E’ sicuramente una lodevole e sempre utile iniziativa, soprattutto quando fatta da una infrastruttura chiave dei mercati finanziari, ma a mio parere sta ricevendo più plausi di “innovatore” di quanti nei fatti non ne meriti. Già l’85% delle aziende quotate al Nasdaq rispettano i requisiti indicati nella proposta. Lo scorso gennaio Goldman Sachs annunciò, ad esempio, che non avrebbe lavorato all’Ipo di società che non avessero almeno un membro rappresentativo di minoranze sul board. Due anni prima, Larry Fink, chairman e ceo di BlackRock , nella sua annuale lettera agli amministratori delegati delle società in cui investe, aveva chiaramente e inequivocabilmente indicato che, senza traduzione in fatti dell’attenzione all’ ESG e in primis alla diversity, Blackrock non avrebbe potuto continuare a considerare come investimenti interessanti quelle aziende.

Sicuramente la proposta fatta ora dal Nasdaq è importante e va lodata e supportata senza riserve perché sancisce un altro passo nella giusta direzione, ma mi pare che sia una proposta “adattiva” o al limite “preventiva” in termini di market positioning, più che una proposta innovativa e disruptive come alcuni media l’hanno descritta.
Il NASDAQ si e’ posizionato come “listino tech” e piu’ “millennial friendly” del NYSE.

Con la grande liquidità ,che si è generate con il covid-19 negli Stati Uniti, e con l’accelerazione del business delle aziende digital native, nei prossimi anni si vedranno molte quotazioni in Borsa di società fondate e guidate da millennials, ovvero da coloro che sono stati cresciuti a “pane e diversity” negli Stati Uniti. Posizionarsi come listino sensibile alla diversity è un’eccellente mossa di business, oltre che essere la cosa giusta da fare.

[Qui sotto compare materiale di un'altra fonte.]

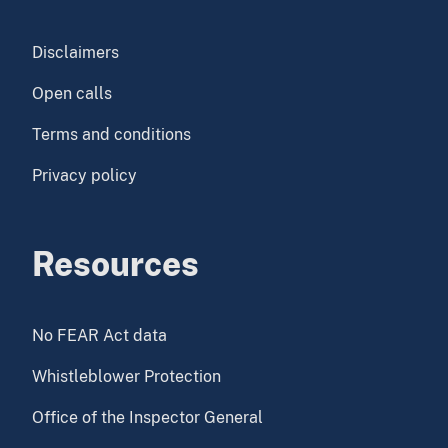
Disclaimers
Open calls
Terms and conditions
Privacy policy
Resources
No FEAR Act data
Whistleblower Protection
Office of the Inspector General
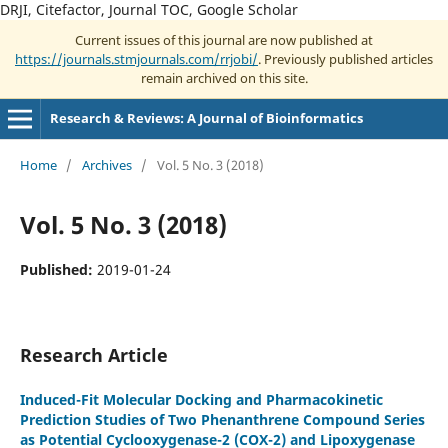
DRJI, Citefactor, Journal TOC, Google Scholar
Current issues of this journal are now published at
https://journals.stmjournals.com/rrjobi/
. Previously published articles
remain archived on this site.
Research & Reviews: A Journal of Bioinformatics
Home
/
Archives
/
Vol. 5 No. 3 (2018)
Vol. 5 No. 3 (2018)
Published:
2019-01-24
Research Article
Induced-Fit Molecular Docking and Pharmacokinetic
Prediction Studies of Two Phenanthrene Compound Series
as Potential Cyclooxygenase-2 (COX-2) and Lipoxygenase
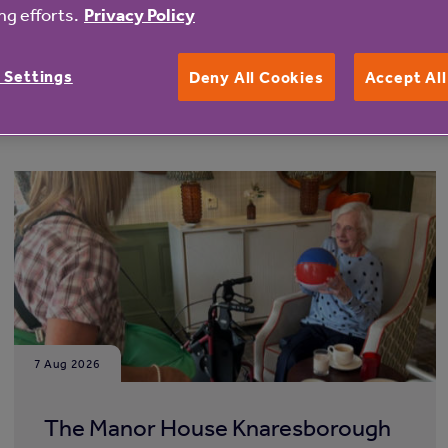
g efforts.
Privacy Policy
 Settings
Deny All Cookies
Accept Al
7 Aug 2026
The Manor House Knaresborough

Chi fa e può fare la vera differenza accelerando il cambiamento sono gli investitori. E più grandi e importanti sono, più le loro azioni pesano. La posizione presa da BlackRock già nel gennaio 2018 mi pare ricevette meno attenzione mediatica in Italia rispetto alla proposta attuale del Nasdaq, ma, a mio parere, fu una presa di posizione molto più innovativa e disruptive della posizione che oggi ha proposto il listino tecnologico statunitense e che, nei fatti, riprende le ragioni già evocate nella lettera ai ceo di Larry Fink.

Al di là dei toni con cui si parla di questa proposta, la cosa importante è, comunque, che il sistema si stia muovendo, seppure con relativa lentezza, nella giusta direzione. Ed è anche importante notare che il Nasdaq ha una ceo dal 2017 (Adena Friedman), mentre i suoi comperititors (Nyse, Dow Jones, CBoe Global Markets, Lseg), che non hanno ancora preso posizioni simili o avanzato simili proposte, hanno tutti amministratori delegati uomini. Come scriveva nella sua lettera Larry Fink quasi 3 anni fa: la diversity porta a migliori decisioni di business.